While Duqu is similar in may respects to Stuxnet, some research team have concluded that its main purpose is to harvest data, not affect physical control systems such as those impacted by Stuxnet.

"DuQu is a newly discovered malware variant, dubbed “son of Stuxnet”, due to the strong similarities in their architecture and targets... large sections of the DuQu code are similar to the code of Stuxnet [CrySyS 2011]. A subsequent Symantec report reinforced the similarities in structure and behaviour between DuQu and Stuxnet suggests that DuQu was written by attackers who had access to the Stuxnet source code or even by the Stuxnet authors themselves [Symantec Security Response 2011]. Moreover, DuQu uses an identical driver to inject the main malware module into the target computer," the ENISA report states.

ENISA notes that Duqu was employed in a set of highly targeted attacks aimed at a handful of entities who possessed specific kinds of sensitive information, part of a trend that is increasingly threatening valuable intellectual property and systems that govern critical infrastructure.

"Targeted attacks on critical infrastructures pose a high risk to society: an important difference in Industrial Control Systems (ICS) malware is the ability to intervene in physical processes, for example (as in the case of Stuxnet), increasing the speed of a centrifuge in a uranium enrichment plant," ENISA reports.

The study includes a warning that Europe's industrial control systems (ICS) and supervisory control and data acquisition (SCADA) networks are ill prepared to cope with similar threats.

ICS-SCADA systems provide operations control for critical infrastructure and production networks including manufacturing facilities, refineries, hydroelectric and nuclear power plants.

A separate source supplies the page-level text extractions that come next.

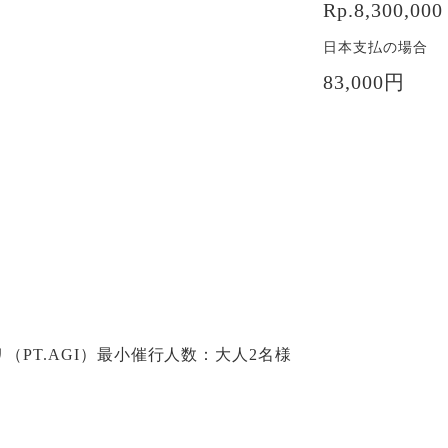
Rp.8,300,000
日本支払の場合
83,000円
PT.AGI）
最小催行人数：大人2名様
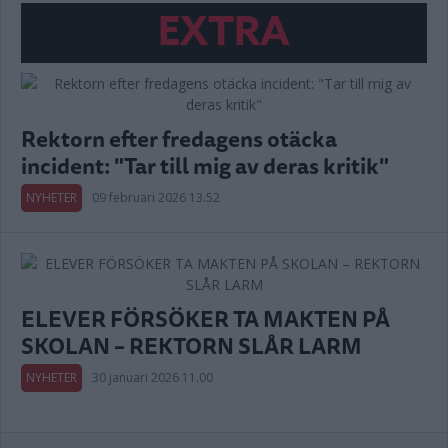
EXTRA
Rektorn efter fredagens otäcka
incident: "Tar till mig av deras kritik"
NYHETER
09 februari 2026 13.52
ELEVER FÖRSÖKER TA MAKTEN PÅ
SKOLAN – REKTORN SLÅR LARM
NYHETER
30 januari 2026 11.00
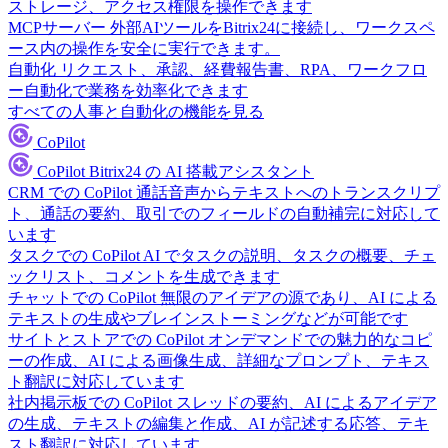
ストレージ、アクセス権限を操作できます
MCPサーバー
外部AIツールをBitrix24に接続し、ワークスペ
ース内の操作を安全に実行できます。
自動化
リクエスト、承認、経費報告書、RPA、ワークフロ
ー自動化で業務を効率化できます
すべての人事と自動化の機能を見る
CoPilot
CoPilot
Bitrix24 の AI 搭載アシスタント
CRM での CoPilot
通話音声からテキストへのトランスクリプ
ト、通話の要約、取引でのフィールドの自動補完に対応して
います
タスクでの CoPilot
AI でタスクの説明、タスクの概要、チェ
ックリスト、コメントを生成できます
チャットでの CoPilot
無限のアイデアの源であり、AI による
テキストの生成やブレインストーミングなどが可能です
サイトとストアでの CoPilot
オンデマンドでの魅力的なコピ
ーの作成、AI による画像生成、詳細なプロンプト、テキス
ト翻訳に対応しています
社内掲示板での CoPilot
スレッドの要約、AI によるアイデア
の生成、テキストの編集と作成、AI が記述する応答、テキ
スト翻訳に対応しています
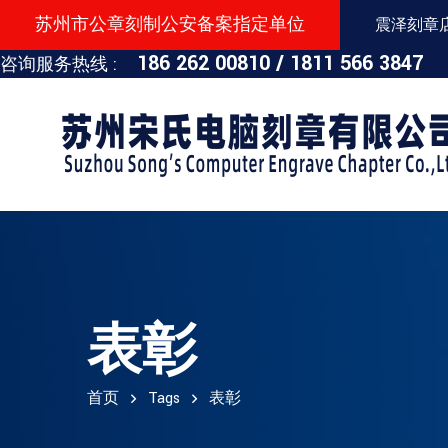
苏州市公章刻制公安备案指定单位
震泽刻章店：
186 262 00810 /
1811 566 3847
咨询服务热线 :
表彰
首页
Tags
表彰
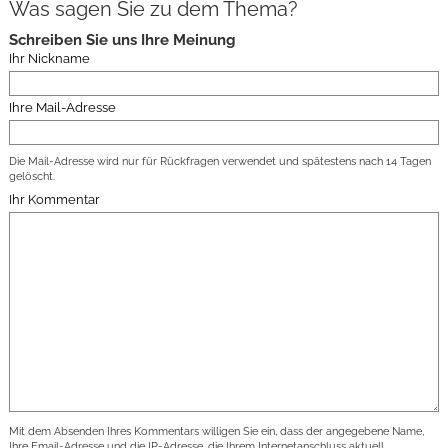
Was sagen Sie zu dem Thema?
Schreiben Sie uns Ihre Meinung
Ihr Nickname
Ihre Mail-Adresse
Die Mail-Adresse wird nur für Rückfragen verwendet und spätestens nach 14 Tagen
gelöscht.
Ihr Kommentar
Mit dem Absenden Ihres Kommentars willigen Sie ein, dass der angegebene Name,
Ihre Email-Adresse und die IP-Adresse, die Ihrem Internetanschluss aktuell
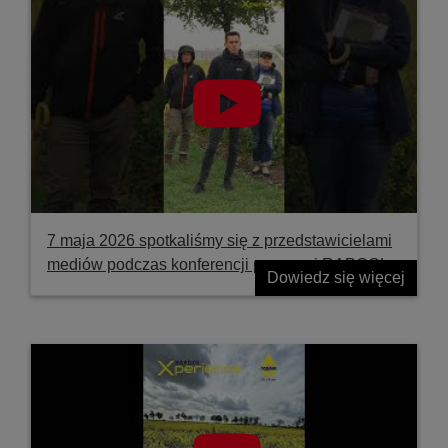
7 maja 2026 spotkaliśmy się z przedstawicielami
mediów podczas konferencji prasowej RAPOOL
Dowiedz się więcej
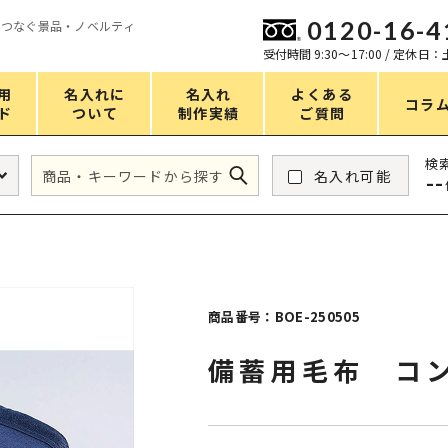
0120-16-4
をつなぐ景品・ノベルティ
ン
受付時間 9:30〜17:00 / 定休日
用
名入れに
名入れ
よくある
コラ
ド
ついて
制作実績
ご質問
価格
検
名入れ可能
--
タンブラー・ボトル
1～50円
アウトドア・レジャー
51～100円
掃除・洗濯
101～150円
バスグッズ
151～200円
商品番号：BOE-250505
スマホ・PCグッズ
201～250円
備蓄用毛布 コ
コスメグッズ
251～300円
食品・スイーツ
301～400円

"Europe’s critical infrastructures are still not sufficiently prepared for attacks like DuQu. In particular, Europe lacks specific initiatives and policies to address ICS security. There are no commonly adopted ICS security standards, guidelines or regulations, corporate management is not sufficiently involved, and there are numerous technical vulnerabilities," the report states.

The study alludes to a pending report from ENISA with a focus on ICS-SCADA security that is expected to be published late this year or early in Q1 of 2012. The report will call for several actions to be taken to bolster network security at critical facilities.

"The study proposes seven major recommendations for securing ICS, which call for the development of pan-European and national ICS strategies, preparation of good practices, security plan templates, awareness raising, test beds/maturity frameworks as well as ICS CERTs and fostering research," the report explains.

One of the main challenges in protecting these networks is the fact that these systems were not necessarily designed with cybersecurity in mind. Rather, the security solutions have been layered on in a piecemeal fashion after the networks were operational, leaving ample room for attackers to compromise their functionality.

Given that systems governing critical infrastructure systems in the United States are more or less the same as those of their European counterparts, American stakeholders should take note of this ENISA study and the pending report on mitigation recommendations.